I could certainly be missing an even better fifth way of allowing users to access binary file contents, so here or #933 is fine for discussing that (or #67 if arrays are the preferred solution).

aaaaaa123456789 commented 3 years ago

I'd say #3 is the best option by far.

Rangi42 commented 3 years ago

Hm, I would somewhat prefer 4 since I expect (a) non-UTF-8-specific would be the more common use case, and (b) hopefully few/no users are depending on UTF-8 STRLEN and STRSUB so far; but either would be fine with me.

aaaaaa123456789 commented 3 years ago

STRLEN and STRSUB have to expect some encoding; there's no meaningful concept of "string length" without one. The encoding where every byte encodes itself is an encoding (ISO-8859-1).

Rangi42 commented 3 years ago

Option 3 would make STRLEN behave like C's strlen (except without needing the $00 terminator after we finish PR #885, i.e. STRLEN would return the struct String's size value). STRSUB would likewise act like taking a segment of a char[] array. Neither of those cares about the encoding; the string is just an array of bytes.

True, ISO-8859-1 is an encoding that has single-byte characters, but it's not the only one. And the rgbasm language would not be taking a position on which Unicode code points go with which byte values in strings.
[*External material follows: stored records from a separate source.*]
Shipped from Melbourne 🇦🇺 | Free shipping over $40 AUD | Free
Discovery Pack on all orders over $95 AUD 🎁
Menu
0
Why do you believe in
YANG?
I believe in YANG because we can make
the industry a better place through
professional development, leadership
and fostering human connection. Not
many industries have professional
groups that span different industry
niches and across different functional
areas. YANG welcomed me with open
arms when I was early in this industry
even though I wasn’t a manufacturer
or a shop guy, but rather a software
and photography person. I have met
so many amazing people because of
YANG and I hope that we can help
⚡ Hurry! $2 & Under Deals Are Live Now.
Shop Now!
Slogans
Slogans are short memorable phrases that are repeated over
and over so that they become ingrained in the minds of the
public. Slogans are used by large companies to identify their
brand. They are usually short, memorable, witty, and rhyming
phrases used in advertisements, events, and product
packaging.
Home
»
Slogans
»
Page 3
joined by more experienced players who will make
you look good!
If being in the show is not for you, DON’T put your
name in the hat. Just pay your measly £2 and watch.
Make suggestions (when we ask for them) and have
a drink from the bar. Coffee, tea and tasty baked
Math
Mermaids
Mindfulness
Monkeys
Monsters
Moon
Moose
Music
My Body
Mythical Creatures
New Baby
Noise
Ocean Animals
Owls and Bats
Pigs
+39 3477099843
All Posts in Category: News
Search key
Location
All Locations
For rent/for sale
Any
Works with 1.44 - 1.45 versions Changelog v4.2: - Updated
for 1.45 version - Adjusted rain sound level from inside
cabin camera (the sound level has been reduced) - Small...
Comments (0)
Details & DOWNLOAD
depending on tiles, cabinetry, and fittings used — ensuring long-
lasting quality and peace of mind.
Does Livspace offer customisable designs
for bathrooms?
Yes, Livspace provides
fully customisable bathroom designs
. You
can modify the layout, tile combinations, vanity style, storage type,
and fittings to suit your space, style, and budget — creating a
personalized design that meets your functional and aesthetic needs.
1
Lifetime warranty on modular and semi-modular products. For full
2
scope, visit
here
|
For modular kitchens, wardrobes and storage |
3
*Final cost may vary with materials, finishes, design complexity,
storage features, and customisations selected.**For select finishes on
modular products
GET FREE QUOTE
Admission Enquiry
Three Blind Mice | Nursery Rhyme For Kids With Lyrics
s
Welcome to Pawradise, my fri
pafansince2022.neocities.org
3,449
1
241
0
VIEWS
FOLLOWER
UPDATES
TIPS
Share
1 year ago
So I don't think of option 3 as "switch from UTF-8 to ISO-8859-1", but "switch from UTF-8 to arbitrary unsigned byte values". Even charmaps don't really care about Unicode; the character set only becomes relevant when you print things, and that's up to your console. (Also ISO-8859-1 does not define characters for 00-1F or 7F-9F.)

ISSOtm commented 2 years ago

Given https://hsivonen.fi/string-length, I'm for option 4 as well.